30 Million Americans Drive Drunk; 10 Million Drive Drugged
These national averages—based on SAMHSA’s annual National Surveys on Drug Use and Health (NSDUH) collected from 423,000 Americans ages 16 years and older between 2006 and 2009—actually reflect a slight decline in the country’s levels of drunk and drugged driving. Compared to the same data collected between 2002 and 2005, the nation’s rate of drunk driving incidents dropped by 1.4% while the rate of drugged driving incidents dropped by 0.5% by 2009. SAMHSA reports that twelve states experienced decreases in the amount of drunk driving incidents, and seven states saw decreases in the amount of drugged driving incidents within the past year. While these reductions may indicate that efforts to curb drunk and drugged driving across the U.S. have made some progress, a high number of incidents are still occurring and remain a great risk to the public’s safety. The organization Mothers Against Drunk Driving (MADD) states that 10,839 deaths occurred in 2009 as the result of drunk driving accidents.

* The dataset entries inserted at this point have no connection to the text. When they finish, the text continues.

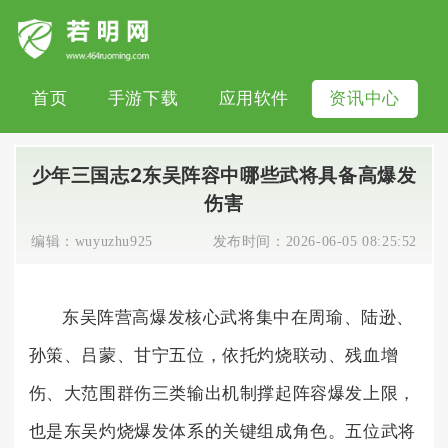
首页
手游下载
应用软件
资讯中心
少年三国志2东吴阵容中哪些武将具备高爆发
伤害
编辑：
wuyuzhu925
发布时间：
2026-06-05 08:25:52
东吴阵营高爆发核心武将集中在周瑜、陆逊、
孙策、吕蒙、甘宁五位，依托灼烧联动、残血增
伤、大范围群伤三类输出机制撑起阵容爆发上限，
也是东吴灼烧爆发体系的关键组成角色。五位武将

As the national averages of past-year drunk and drugged driving incidents experienced reductions, the levels among individual states actually varied widely. For example, states such as Utah and Mississippi showed the lowest levels of drunk driving within the nation (7.4% and 8.7% respectively). Four of the states with the lowest incidences of drunk driving, in fact, had recently passed legislation for the enforcement of ignition interlock devices in the vehicles of drunk driving offenders, a law that may have contributed to these state declines. Yet states like Wisconsin—where driving with a blood alcohol content of 0.08 is not considered a criminal offense—and North Dakota had the highest incident rates of drunk driving (23.7% and 22.4% respectively). Because some states’ levels of drunk driving are exceeding the 20% margin, the national average of 13.2% might actually skew the realistic rate of drunk driving that occurs within certain regions. Likewise, Iowa and New Jersey displayed the lowest rates of drugged driving incidents (2.9% and 3.2%) within the past year, but Rhode Island (7.8%) and Vermont (6.6%) had the highest rates of drugged driving.
Similarly, the rates of drunk and drugged driving varied greatly among age groups, with drivers between the ages of 16 and 25 years composing the majority of incidents. According to the survey’s data, younger drivers reported a higher rate of drunk driving incidents (19.5%) compared to adults ages 26 years and older (11.8%). Younger drivers were also responsible for a significantly higher rate of drugged driving incidents (11.4%) than their older counterparts (2.8%).
SAMSHA cites the use of educational programs, improved law enforcement, and public outreach services among communities to have helped contribute to this slight decline in drunk and drugged driving rates on a national scale, and encourages communities to uphold their efforts to protect the public from this danger. Furthermore, MADD is pushing individual states to pass legislation on the enforcement of ignition interlock devices on all convicted drunk driving offenders to help deter the rate of injuries and deaths caused by reckless drunk and drugged driving. Also, the Office on National Drug Control Policy referred to SAMHSA’s report as an alarming indication that drunk driving is not the only threat to public safety on the roads, but drugged driving as well. With the national rate of drug use continuing to grow, communities and their policymakers should remain aware of the rates of both drunk and drugged driving among their regions in order to create effective preventive strategies and outreach programs.